Real World Data (RWD) is essential for understanding the benefits and risks of a drug product after regulatory approval. The FDA defines RWD as any data relating to patient outcomes gathered outside rigorous clinical trials, and Real World Evidence (RWE) as the clinical evidence regarding the usage and potential benefits or risks of a medical product derived from analysis of RWD.
RWE can shed light on real-world clinical effectiveness and on the safety profiles of products across a broad patient community, as well as provide better insights for disease epidemiology, assess patient-reported outcomes, understand product reputation management, and engage opinion leaders.
Pharmaceutical and biotech companies need RWE to understand the impact of their new products. RWE can be used to update labelling if necessary, to understand long-term effectiveness, to further demonstrate safety, tolerability or outcome superiority, or to identify subpopulations where products work better.

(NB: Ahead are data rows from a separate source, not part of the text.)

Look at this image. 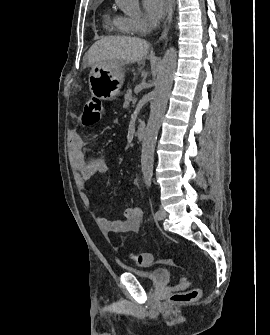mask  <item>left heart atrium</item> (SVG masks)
Wrapping results in <instances>:
<instances>
[{
  "label": "left heart atrium",
  "mask_w": 270,
  "mask_h": 335,
  "mask_svg": "<svg viewBox=\"0 0 270 335\" xmlns=\"http://www.w3.org/2000/svg\"><path fill=\"white\" fill-rule=\"evenodd\" d=\"M144 8L154 28L159 26L160 21L165 18L169 12V4L165 0H145Z\"/></svg>",
  "instance_id": "39dd6f15"
}]
</instances>
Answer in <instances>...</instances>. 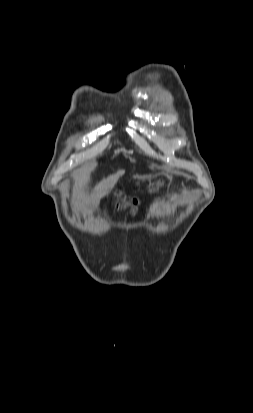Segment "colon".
Returning a JSON list of instances; mask_svg holds the SVG:
<instances>
[{"instance_id":"obj_1","label":"colon","mask_w":253,"mask_h":413,"mask_svg":"<svg viewBox=\"0 0 253 413\" xmlns=\"http://www.w3.org/2000/svg\"><path fill=\"white\" fill-rule=\"evenodd\" d=\"M117 206L125 207L129 209L131 213H135L139 207V203L136 199L119 197L117 200Z\"/></svg>"}]
</instances>
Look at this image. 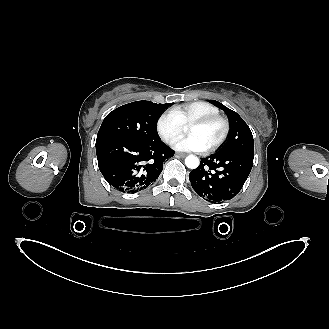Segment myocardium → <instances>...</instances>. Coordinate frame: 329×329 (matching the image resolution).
Returning a JSON list of instances; mask_svg holds the SVG:
<instances>
[{
	"label": "myocardium",
	"mask_w": 329,
	"mask_h": 329,
	"mask_svg": "<svg viewBox=\"0 0 329 329\" xmlns=\"http://www.w3.org/2000/svg\"><path fill=\"white\" fill-rule=\"evenodd\" d=\"M212 122H220L222 124L223 130H222V134H221L220 138L212 146L205 149V151L208 153L216 151L226 141V139L229 135V132H230V123H229L228 119H226L225 117H223L219 114H215V115H207V116L196 118L188 124V128H189L192 126L206 125V124H209Z\"/></svg>",
	"instance_id": "obj_1"
}]
</instances>
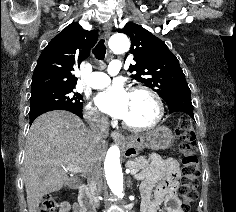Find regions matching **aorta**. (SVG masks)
I'll use <instances>...</instances> for the list:
<instances>
[{
  "mask_svg": "<svg viewBox=\"0 0 236 212\" xmlns=\"http://www.w3.org/2000/svg\"><path fill=\"white\" fill-rule=\"evenodd\" d=\"M109 47L113 53L122 54L129 50L130 41L123 33L114 34L109 40ZM104 169L110 190L119 200H122L124 197L123 173L120 164V149L117 145L109 148L105 158Z\"/></svg>",
  "mask_w": 236,
  "mask_h": 212,
  "instance_id": "1",
  "label": "aorta"
}]
</instances>
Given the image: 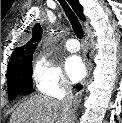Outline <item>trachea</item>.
Returning a JSON list of instances; mask_svg holds the SVG:
<instances>
[{"mask_svg": "<svg viewBox=\"0 0 122 123\" xmlns=\"http://www.w3.org/2000/svg\"><path fill=\"white\" fill-rule=\"evenodd\" d=\"M59 2L61 6L63 7V9L65 10V13L73 27L75 35L77 36V38L82 39L84 35L83 29L76 15L72 12V10L70 9L66 1L59 0Z\"/></svg>", "mask_w": 122, "mask_h": 123, "instance_id": "trachea-1", "label": "trachea"}]
</instances>
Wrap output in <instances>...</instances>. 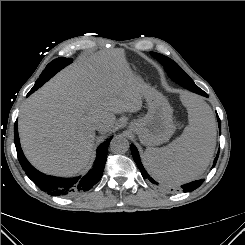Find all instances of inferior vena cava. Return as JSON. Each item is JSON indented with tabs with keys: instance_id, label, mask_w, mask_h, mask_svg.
<instances>
[{
	"instance_id": "602c4592",
	"label": "inferior vena cava",
	"mask_w": 245,
	"mask_h": 245,
	"mask_svg": "<svg viewBox=\"0 0 245 245\" xmlns=\"http://www.w3.org/2000/svg\"><path fill=\"white\" fill-rule=\"evenodd\" d=\"M104 124L102 122H99L97 125H96V128L97 129H100V128H103Z\"/></svg>"
}]
</instances>
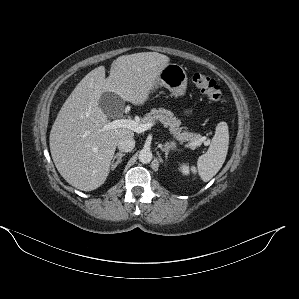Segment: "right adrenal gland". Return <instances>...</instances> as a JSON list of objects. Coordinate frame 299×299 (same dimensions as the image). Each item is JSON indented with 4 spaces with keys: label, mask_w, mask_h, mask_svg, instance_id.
<instances>
[{
    "label": "right adrenal gland",
    "mask_w": 299,
    "mask_h": 299,
    "mask_svg": "<svg viewBox=\"0 0 299 299\" xmlns=\"http://www.w3.org/2000/svg\"><path fill=\"white\" fill-rule=\"evenodd\" d=\"M125 156V153H116L111 161V170L115 168L122 162V157ZM116 160V161H115Z\"/></svg>",
    "instance_id": "1"
}]
</instances>
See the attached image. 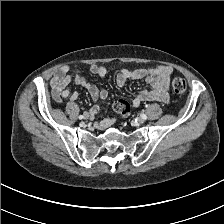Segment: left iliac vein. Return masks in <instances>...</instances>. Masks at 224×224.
I'll list each match as a JSON object with an SVG mask.
<instances>
[{"label":"left iliac vein","instance_id":"obj_1","mask_svg":"<svg viewBox=\"0 0 224 224\" xmlns=\"http://www.w3.org/2000/svg\"><path fill=\"white\" fill-rule=\"evenodd\" d=\"M145 122V119H143L142 117L138 118V123L139 124H143Z\"/></svg>","mask_w":224,"mask_h":224}]
</instances>
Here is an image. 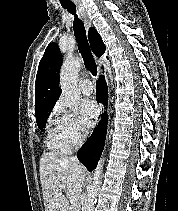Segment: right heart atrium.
I'll return each instance as SVG.
<instances>
[{"mask_svg":"<svg viewBox=\"0 0 178 211\" xmlns=\"http://www.w3.org/2000/svg\"><path fill=\"white\" fill-rule=\"evenodd\" d=\"M54 120L62 138L69 148L78 146L85 140L86 132L81 127L78 120L60 105L55 109Z\"/></svg>","mask_w":178,"mask_h":211,"instance_id":"d8ad5b80","label":"right heart atrium"}]
</instances>
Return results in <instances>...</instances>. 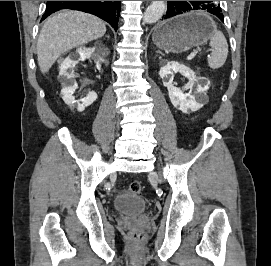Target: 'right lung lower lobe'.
<instances>
[{
	"mask_svg": "<svg viewBox=\"0 0 271 266\" xmlns=\"http://www.w3.org/2000/svg\"><path fill=\"white\" fill-rule=\"evenodd\" d=\"M64 8L94 14L108 22L116 31L121 1H47L42 20Z\"/></svg>",
	"mask_w": 271,
	"mask_h": 266,
	"instance_id": "98d812e1",
	"label": "right lung lower lobe"
}]
</instances>
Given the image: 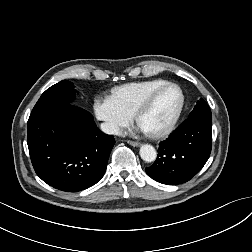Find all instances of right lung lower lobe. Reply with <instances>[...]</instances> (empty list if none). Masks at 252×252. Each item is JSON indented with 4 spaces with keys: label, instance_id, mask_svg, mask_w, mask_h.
<instances>
[{
    "label": "right lung lower lobe",
    "instance_id": "right-lung-lower-lobe-1",
    "mask_svg": "<svg viewBox=\"0 0 252 252\" xmlns=\"http://www.w3.org/2000/svg\"><path fill=\"white\" fill-rule=\"evenodd\" d=\"M93 119L73 104L29 118V153L35 172L45 183L78 192L103 177L115 140L101 132Z\"/></svg>",
    "mask_w": 252,
    "mask_h": 252
}]
</instances>
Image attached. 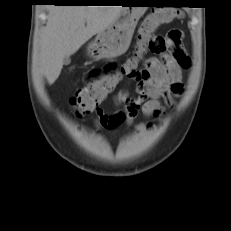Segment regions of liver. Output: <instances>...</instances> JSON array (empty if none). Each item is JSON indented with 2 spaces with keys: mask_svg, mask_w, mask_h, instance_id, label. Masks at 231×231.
I'll use <instances>...</instances> for the list:
<instances>
[{
  "mask_svg": "<svg viewBox=\"0 0 231 231\" xmlns=\"http://www.w3.org/2000/svg\"><path fill=\"white\" fill-rule=\"evenodd\" d=\"M122 9V6L49 7L39 49L40 66L49 84L59 77L64 58L76 53L92 36L104 31Z\"/></svg>",
  "mask_w": 231,
  "mask_h": 231,
  "instance_id": "obj_1",
  "label": "liver"
}]
</instances>
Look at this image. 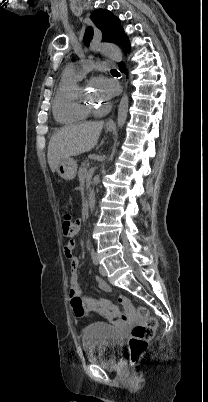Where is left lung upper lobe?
Returning <instances> with one entry per match:
<instances>
[{"instance_id": "5c2ea615", "label": "left lung upper lobe", "mask_w": 208, "mask_h": 402, "mask_svg": "<svg viewBox=\"0 0 208 402\" xmlns=\"http://www.w3.org/2000/svg\"><path fill=\"white\" fill-rule=\"evenodd\" d=\"M91 20L101 30L103 41L116 43L119 46L125 38L124 31L120 25L118 18H116L110 11L104 9H97L91 14ZM93 37L92 27H88L85 31L84 41L89 45Z\"/></svg>"}]
</instances>
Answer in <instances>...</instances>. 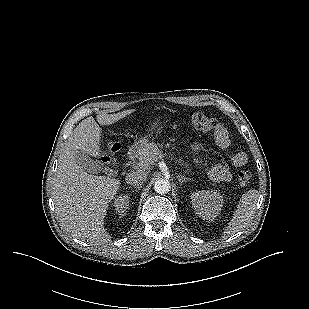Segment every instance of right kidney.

RWD and the free-text challenge
There are many sources of RWD, including EHRs, adverse event reports, social media, and customer call transcripts. Much of the information is hidden in unstructured text, which often provides a level of detail and granularity not available from the structured fields. Information in free text can be hugely valuable, but extracting the buried data and mapping these to standards is a challenge.
Artificial intelligence technologies such as natural language process (NLP)-based text mining provide a solution to transform unstructured data into actionable intelligence for decision-making.

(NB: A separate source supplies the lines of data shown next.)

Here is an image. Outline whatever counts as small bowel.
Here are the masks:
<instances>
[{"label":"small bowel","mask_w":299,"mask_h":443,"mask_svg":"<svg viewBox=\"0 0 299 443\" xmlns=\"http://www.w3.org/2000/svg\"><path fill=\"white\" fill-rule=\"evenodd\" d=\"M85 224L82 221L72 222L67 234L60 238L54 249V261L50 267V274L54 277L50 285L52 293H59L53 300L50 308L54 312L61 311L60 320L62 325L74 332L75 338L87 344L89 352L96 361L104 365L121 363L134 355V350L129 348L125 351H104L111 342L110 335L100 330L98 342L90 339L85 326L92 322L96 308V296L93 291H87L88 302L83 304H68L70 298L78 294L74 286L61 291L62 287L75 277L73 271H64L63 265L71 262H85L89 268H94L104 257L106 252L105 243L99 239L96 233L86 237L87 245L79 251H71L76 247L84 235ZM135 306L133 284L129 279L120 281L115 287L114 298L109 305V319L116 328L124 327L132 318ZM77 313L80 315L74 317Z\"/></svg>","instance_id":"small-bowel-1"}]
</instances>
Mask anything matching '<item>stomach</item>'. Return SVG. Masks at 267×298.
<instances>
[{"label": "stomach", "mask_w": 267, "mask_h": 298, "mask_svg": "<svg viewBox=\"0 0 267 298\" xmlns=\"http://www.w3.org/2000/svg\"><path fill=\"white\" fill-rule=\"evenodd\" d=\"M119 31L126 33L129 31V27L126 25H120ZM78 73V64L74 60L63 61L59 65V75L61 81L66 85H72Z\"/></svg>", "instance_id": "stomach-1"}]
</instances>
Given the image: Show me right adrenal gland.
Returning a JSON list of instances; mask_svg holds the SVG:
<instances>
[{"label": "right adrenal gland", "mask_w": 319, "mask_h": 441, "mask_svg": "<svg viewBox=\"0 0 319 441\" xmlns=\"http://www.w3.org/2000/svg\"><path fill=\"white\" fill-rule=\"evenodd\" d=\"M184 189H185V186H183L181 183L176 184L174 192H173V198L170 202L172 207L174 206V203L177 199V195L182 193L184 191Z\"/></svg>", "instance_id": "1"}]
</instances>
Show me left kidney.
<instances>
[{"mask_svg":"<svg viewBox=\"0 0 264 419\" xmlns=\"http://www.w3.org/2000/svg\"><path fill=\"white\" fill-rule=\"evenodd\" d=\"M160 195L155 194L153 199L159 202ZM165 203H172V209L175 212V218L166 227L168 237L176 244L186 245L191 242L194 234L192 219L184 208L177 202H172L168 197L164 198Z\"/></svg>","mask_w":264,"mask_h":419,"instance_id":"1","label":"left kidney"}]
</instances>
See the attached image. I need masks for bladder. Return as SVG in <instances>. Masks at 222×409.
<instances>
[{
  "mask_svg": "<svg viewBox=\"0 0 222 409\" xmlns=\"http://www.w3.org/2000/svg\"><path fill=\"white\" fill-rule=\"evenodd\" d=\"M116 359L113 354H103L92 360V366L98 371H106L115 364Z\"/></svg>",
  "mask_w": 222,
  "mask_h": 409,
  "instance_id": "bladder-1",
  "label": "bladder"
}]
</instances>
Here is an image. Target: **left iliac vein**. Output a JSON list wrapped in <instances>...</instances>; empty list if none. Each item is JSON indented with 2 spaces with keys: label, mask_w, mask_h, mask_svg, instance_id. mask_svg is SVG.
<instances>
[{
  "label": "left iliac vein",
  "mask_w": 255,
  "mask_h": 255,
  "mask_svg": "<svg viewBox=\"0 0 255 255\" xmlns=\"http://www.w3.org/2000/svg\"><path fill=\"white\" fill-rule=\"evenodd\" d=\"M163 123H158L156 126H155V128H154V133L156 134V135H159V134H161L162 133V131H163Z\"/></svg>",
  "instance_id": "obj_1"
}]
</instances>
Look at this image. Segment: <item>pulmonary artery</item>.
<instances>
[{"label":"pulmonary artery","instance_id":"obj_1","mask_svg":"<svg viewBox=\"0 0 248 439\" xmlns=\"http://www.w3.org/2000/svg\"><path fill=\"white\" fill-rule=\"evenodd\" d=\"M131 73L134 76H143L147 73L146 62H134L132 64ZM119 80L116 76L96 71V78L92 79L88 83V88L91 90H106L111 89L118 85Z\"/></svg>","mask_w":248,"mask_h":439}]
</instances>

NLP-based text mining: transforming RWD into actionable RWE
With NLP-based text analytics, users can extract key details from unstructured documents using relevant ontologies and focused queries. For example, queries can be written to extract information on treatment patterns to identify drug switching or discontinuation. Numeric-based queries can search for lab values and dosage information, as well as patient-specific details such as history of disease, problem lists, demographics, social factors, and lifestyle. Ideally the technology is flexible enough to apply different business rules based on particular data sets, such as sentiments from tweets, or outcomes and treatment patterns from EHRs.
NLP is being used to transform RWD into RWE in many pharmaceutical organizations, from real world data sources such as patient-reported outcomes in web forums, and customer call transcripts.
Comparing adverse event profiles from clinical trials with data from patient forums
AstraZeneca is using NLP text-mining to examine the differences in nausea adverse reaction (AR) frequencies in clinical trials versus AR frequencies in real-world occurrences, as noted in the patient forum PatientsLikeMe. Using NLP-based text mining, AstraZeneca researchers also extract nausea AR frequencies reported in clinical trials from FDA Drug Product Labels. They are then able to demonstrate the differences in reporting rates, including those due to differences in dosage and usage.
RWD from voice of the customer calls
Patient and customer call transcripts are rich with details on patient-reported outcomes, side effects, drug interactions, and other insights that greatly impact commercial business decisions and affect post-launch product marketing and planning.
In order to gain insights into the real-world use of their drugs, another large biopharma company currently uses NLP-based text mining technology to annotate and categorize “voice of the customer” (VoC) call feeds. Researchers in the company’s predictive analytics group have built an end-to-end workflow for processing call transcripts and making sense of the unstructured feeds.
Using agile text-mining technology, researchers categorize and tag calls for key metadata, such as caller demographics and call reasons. By leveraging its use of NLP test-mining technology, the company has doubled the efficiency of their analysis and enabled longitudinal exploration of real-world patient concerns and outcomes.
Leveraging NLP-based text mining for better insights
The explosion of patient outcome data in many forms has created a trove of information that can be leveraged to advance the development and commercialization of drugs and therapies that ultimately improve the health of patients. Thanks to increasingly sophisticated technologies like NLP-based text mining, biopharma companies can take advantage of RWD to advance the innovation and delivery of their products.
Jane Reed is head of life science strategy at Linguamatics. She is responsible for developing the strategic vision for Linguamatics’ growing product portfolio and business development in the life science market. Jane has extensive experience in life science informatics. She has worked for more than 20 years in vendor companies supplying data products, data integration and analysis, and consultancy to pharma and biotech—with roles at Instem, BioWisdom, Incyte, and Hexagen. Before moving into the life science industry, Jane worked in academia with post-docs in genetics and genomics.